A la une, la promotion d’un roman-feuilleton qui commence dans ce numéro: « Le secret de Brandt l’espion » de Douglas Newton. Illustration angoissante…

Un piquet de chasseurs alpins s’est déplacé à New York pour défilé dans le cadre de la promotion du nouvel emprunt de guerre US. Les hommes sont acclamés par la foule et un masque à gaz d’un héros sera vendu 2 500 000 francs aux enchères. Pour quelle oeuvre ?

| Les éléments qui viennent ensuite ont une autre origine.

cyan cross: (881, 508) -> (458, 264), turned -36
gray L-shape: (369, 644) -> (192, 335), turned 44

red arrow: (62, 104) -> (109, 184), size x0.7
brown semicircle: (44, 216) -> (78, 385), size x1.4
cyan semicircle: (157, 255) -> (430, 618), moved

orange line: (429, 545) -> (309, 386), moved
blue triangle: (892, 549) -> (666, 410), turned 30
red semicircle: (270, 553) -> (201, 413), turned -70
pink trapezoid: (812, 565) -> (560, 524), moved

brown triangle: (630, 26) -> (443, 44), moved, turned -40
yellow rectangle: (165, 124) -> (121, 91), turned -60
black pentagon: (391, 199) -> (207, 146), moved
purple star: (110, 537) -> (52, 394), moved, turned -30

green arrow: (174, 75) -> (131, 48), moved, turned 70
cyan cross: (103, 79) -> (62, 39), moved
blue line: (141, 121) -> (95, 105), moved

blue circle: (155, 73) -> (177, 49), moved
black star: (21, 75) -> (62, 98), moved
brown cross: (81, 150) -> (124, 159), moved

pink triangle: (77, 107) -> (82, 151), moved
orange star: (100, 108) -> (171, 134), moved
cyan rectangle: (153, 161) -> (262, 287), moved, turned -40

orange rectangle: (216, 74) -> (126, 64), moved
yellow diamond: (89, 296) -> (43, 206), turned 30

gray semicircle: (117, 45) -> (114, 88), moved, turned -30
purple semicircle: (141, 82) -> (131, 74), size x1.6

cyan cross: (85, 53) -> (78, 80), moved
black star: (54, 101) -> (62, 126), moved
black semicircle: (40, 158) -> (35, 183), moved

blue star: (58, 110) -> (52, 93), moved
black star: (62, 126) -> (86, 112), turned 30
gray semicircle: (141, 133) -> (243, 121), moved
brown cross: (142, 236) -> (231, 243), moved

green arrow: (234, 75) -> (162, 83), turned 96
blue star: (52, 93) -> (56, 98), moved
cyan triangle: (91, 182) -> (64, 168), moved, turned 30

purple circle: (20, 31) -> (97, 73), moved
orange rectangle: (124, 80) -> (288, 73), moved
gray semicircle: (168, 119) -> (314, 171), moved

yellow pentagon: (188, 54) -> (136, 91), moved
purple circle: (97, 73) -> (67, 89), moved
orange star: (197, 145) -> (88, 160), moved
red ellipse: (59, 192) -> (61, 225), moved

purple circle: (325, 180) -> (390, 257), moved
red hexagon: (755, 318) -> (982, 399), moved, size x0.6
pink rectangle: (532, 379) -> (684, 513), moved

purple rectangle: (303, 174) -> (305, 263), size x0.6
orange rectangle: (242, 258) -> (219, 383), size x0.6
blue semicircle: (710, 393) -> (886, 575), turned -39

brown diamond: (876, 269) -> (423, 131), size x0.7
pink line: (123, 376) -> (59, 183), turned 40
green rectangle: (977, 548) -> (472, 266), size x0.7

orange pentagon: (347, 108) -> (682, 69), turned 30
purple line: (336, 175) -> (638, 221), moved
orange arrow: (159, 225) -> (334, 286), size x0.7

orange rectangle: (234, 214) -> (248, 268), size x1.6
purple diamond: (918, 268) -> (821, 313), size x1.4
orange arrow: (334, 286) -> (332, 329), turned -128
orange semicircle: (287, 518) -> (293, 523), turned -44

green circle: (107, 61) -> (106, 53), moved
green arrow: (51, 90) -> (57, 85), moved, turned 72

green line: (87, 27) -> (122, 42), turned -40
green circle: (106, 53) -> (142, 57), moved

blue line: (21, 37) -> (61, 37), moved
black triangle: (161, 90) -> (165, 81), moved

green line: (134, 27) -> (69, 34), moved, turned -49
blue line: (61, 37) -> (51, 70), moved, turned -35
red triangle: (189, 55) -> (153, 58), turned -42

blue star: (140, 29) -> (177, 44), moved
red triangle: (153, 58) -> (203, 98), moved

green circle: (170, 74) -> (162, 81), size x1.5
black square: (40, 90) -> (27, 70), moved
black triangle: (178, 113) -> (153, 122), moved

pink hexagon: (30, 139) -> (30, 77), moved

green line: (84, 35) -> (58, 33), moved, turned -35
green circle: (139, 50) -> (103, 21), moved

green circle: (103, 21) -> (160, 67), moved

J’ai vu essaierait-il de faire un peu oublier la guerre ? Un article court mais illustré de photos raconte l’ouverture de la saison estivale au Parc des Princes des courses sur piste. Tout le monde aimerait tant que la Paix revienne !

Double page centrale:

Les femmes dans une usine d’armement fabriquant des obus. Nous sommes en Ecosse et les femmes qui ont remplacé les hommes non indispensables posent dans les entrepôts.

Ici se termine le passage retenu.